The Tricky Crossroads of My Son's Ehlers-Danlos Syndrome and Sports

My son Michael is an active, athletic 11-year-old who loves sports. He also happens to have Ehlers-Danlos syndrome hypermobility type. And it’s at the crossroads of sports and EDS where things get complicated.

Michael has experienced a handful of injuries playing sports – some serious (like a torn meniscus and ACL in a baseball game) and some not so interesting (like a finger sprain playing flag football). We are lucky enough to live close enough to New York City that Michael is cared for by some of the top orthopedists in the country at Hospital for Special Surgery. These doctors tell Michael to take precautions like wearing a knee brace while he plays sports, and they discourage sports like soccer and tackle football, where he’s more likely to re-tear his ACL. But they continue to encourage him to play the other sports he loves and to stay active.

For whatever reason, Michael has always gotten hurt more than the average kid. Some of these injuries we can likely attribute to the hyperflexible joints that result from EDS – he’s had sprained ankles, wrists and fingers. But other injuries… who knows? He once tripped over a branch and broke his fall by smacking his forehead on a tree. He’s been hit by pitches in baseball games multiple times. One pitch hit him on the elbow and on the back and left bruises in both spots. As far as I’m concerned, that defies the laws of physics and has nothing to do with any diagnosis Michael might have.

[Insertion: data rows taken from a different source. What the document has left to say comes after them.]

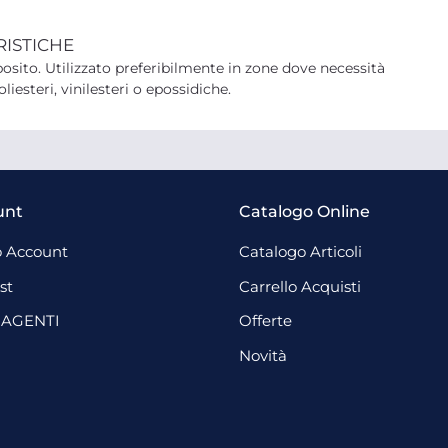
RISTICHE
mposito. Utilizzato preferibilmente in zone dove necessità
esteri, vinilesteri o epossidiche.
unt
Catalogo Online
 Account
Catalogo Articoli
st
Carrello Acquisti
 AGENTI
Offerte
Novità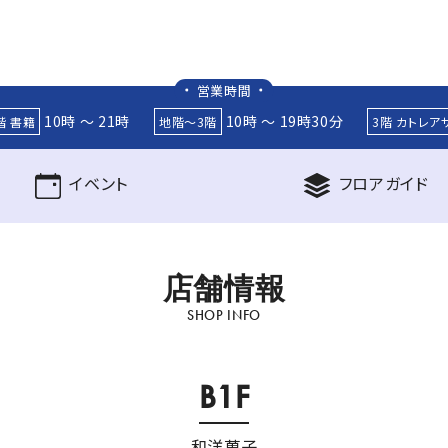
営業時間
10時 ～ 21時
10時 ～ 19時30分
階 書籍
地階～3階
3階 カトレア
イベント
フロア
ガイド
店
舗
情
報
SHOP INFO
B1F
和洋菓子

So, here’s where it gets complicated for me. Because Michael has always been somewhat injury prone, we can’t always tell what’s serious and what isn’t. Let’s face it – if  you’re a kid who has been through two knee surgeries, more than a year of physical therapy, months on crutches, and time with other body parts in splints and braces, you’re going to be worried that every injury is a bad one. And as Michael’s mom, I worry too.

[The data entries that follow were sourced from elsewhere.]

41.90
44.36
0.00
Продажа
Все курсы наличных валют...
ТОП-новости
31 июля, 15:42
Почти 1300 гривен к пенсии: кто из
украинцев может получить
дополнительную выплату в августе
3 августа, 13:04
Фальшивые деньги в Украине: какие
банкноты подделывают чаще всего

Now, any time Michael gets hurt, our internal alarms all go off. And unfortunately, none of us can tell anymore whether or not it’s a false alarm – even Michael. In a recent basketball game, Michael tripped over an opponent and fell on his right arm. He got up, holding his arm; the coach took him out, and Michael spent the rest of the game on the bench. I resisted the urge to run over to see if he was okay, and waited a quarter before I went to take a closer look at him. He said he couldn’t move his arm, and I mentally began mapping out where we could head to get him checked out, while we waited for the end of the game.

By the time the game was over, Michael could move his arm a little, and by morning, it felt significantly better. Since then, he’s been playing basketball and living his life, but every now and then, he tells us his arm is bothering him. Is it just pain from overuse, typical for EDS patients? Or something more serious?

And for now, this is our life. As a mom, I spend more time than I wish I did worrying about the next injury and trying to figure out whether or not something is a false alarm. And I spend time trying to allay Michael’s fears that any injury he does get is going to be season-ending; as a 6th grader, he’s already had two of those injuries, so unfortunately, that’s not an unrealistic fear for him.

But in the meantime, we do our best to take the precautions we can to keep him safe, and just let him go out into the world to be a kid.